Two disillusioned voters, who indicated they once supported the president in his campaign expressed doubt in President Obama’s ability to change the nation.
“Quite frankly, I'm exhausted. I'm exhausted of defending you, defending your administration, defending the mantle of change that I voted for, and deeply disappointed with where we are right now,” an African American woman and CFO said, “I have been told that I voted for a man who said he was going to change things in a meaningful way for the middle class. I'm one of those people. And I'm waiting, sir. I'm waiting. I -- I don't feel it yet.”
“Is this my new reality,” she concluded by asking.
A 30-year-old law graduate, having trouble even paying the interest on his student loans and still looking for a job, expressed a similar sentiment.
“Like a lot of people in my generation, I was really inspired by you and by your campaign and the message that you brought, and that inspiration is dying away. It feels like the American dream is not attainable to a lot of us,” the man said, “is the American dream dead for me?”

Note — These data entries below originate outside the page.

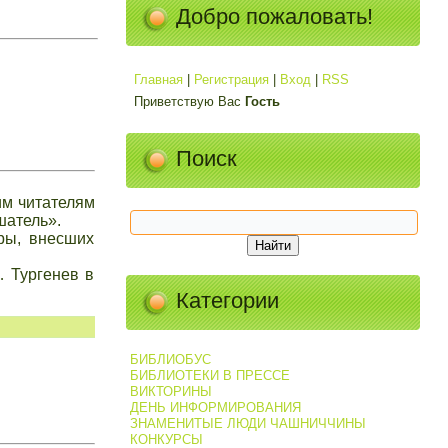
Добро пожаловать!
Главная
|
Регистрация
|
Вход
|
RSS
Приветствую Вас
Гость
Поиск
им читателям
шатель».
уры, внесших
… Тургенев в
Категории
БИБЛИОБУС
БИБЛИОТЕКИ В ПРЕССЕ
ВИКТОРИНЫ
ДЕНЬ ИНФОРМИРОВАНИЯ
ЗНАМЕНИТЫЕ ЛЮДИ ЧАШНИЧЧИНЫ
КОНКУРСЫ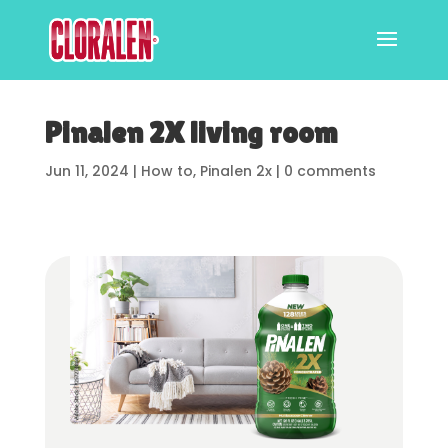
Pinalen 2X living room
Jun 11, 2024
|
How to
,
Pinalen 2x
|
0 comments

To both Obama tried to express optimism, saying that the American dream is “absolutely not” dead.
“My goal here is not to try to convince you that everything's where it needs to be. It's not. That's why I ran for president. But what I am saying is, is that we're moving in the right direction.”
The hour-long town hall at the Newseum in Washington, DC today brought together a cross section of Americans chosen be CNBC of students, CEOs union workers, teachers, small business owners, and unemployed.
On the National Bureau of Economic Research declaring that the recession ended in June 2009, Obama said that for many people the recession does not feel like it’s over.
“Even though economists may say that the recession officially ended last year, obviously, for the millions of people who are still out of work, people who have seen their home values decline, people who are struggling to pay the bills day to day, it's still very real for them.”
The president said that the financial system is stabilized, thanks he says to the economic programs that his administration put in place, but admitted that it is not as strong as it was in 2006 and 2007.
“The challenge is, is that the hole was so deep that a lot of people out there are still hurting, and probably some folks here in the audience are still having a tough time. And so the question then becomes, what can we now put in place to make sure that the trend lines continue in a positive direction, as opposed to going back in the negative direction?”
The president said the plans put in place that can make improvements are “slow and steady as opposed to the long of “quick fix” that he said a lot of people would like to see.